Da ieri anche un nuovo modulo per l'autodichiarazione: bisogna confermare di non essere in quarantena e positivi.

(red.) L’allarme partito da Bergamo ha raggiunto anche Brescia per quanto riguarda quanti hanno raggirato le disposizioni per le misure di contenimento con cui evitare il contagio da coronavirus. Le tabaccherie, infatti, possono restare per chi intende acquistare sigarette e svolgere servizi indispensabili come la ricarica del cellulare (la comunicazione è fondamentale nel periodo di emergenza).

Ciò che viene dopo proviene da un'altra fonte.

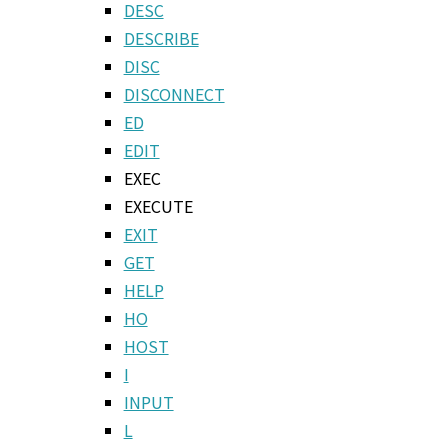
DESC
DESCRIBE
DISC
DISCONNECT
ED
EDIT
EXEC
EXECUTE
EXIT
GET
HELP
HO
HOST
I
INPUT
L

Ma c’era chi coglieva l’occasione per presentarsi alle slot machine o comprare gratta e vinci. Su sollecitazione della consigliera regionale lombarda Viviana Beccalossi e del Movimento 5 Stelle e come fatto a Bergamo, il sindaco di Brescia Emilio Del Bono ha disposto il divieto di giocare nelle tabaccherie fino al 25 marzo. Saranno le forze di polizia a controllare e chi viene beccato rischia anche una denuncia.

Nel frattempo, però, è di ieri, martedì 17 marzo, la notizia del nuovo modulo di autodichiarazione (si può scaricare anche da qui) con il quale chi deve uscire per urgenza (spesa, necessità o salute) deve anche dichiarare di non essere sottoposto alla quarantena e di non essere positivo. Sul fronte bresciano, intanto, d’intesa con Sia-Arriva, è stato deciso un nuovo ridimensionamento delle corse degli autobus extraurbani.

Saranno interessate, tra queste, le corse da Brescia per Sarezzo, Gardone Valtrompia, Collio e Lumezzane, la Travagliato-Chiari e Cazzago-Clusane. I mezzi percorreranno 24 mila chilometri al giorno rispetto ai 65 mila di media e in città più che dimezzati dai 28 mila agli 11 mila chilometri. Questa ulteriore riduzione sarà attiva da domani, giovedì 19 marzo, fino almeno al 3 aprile.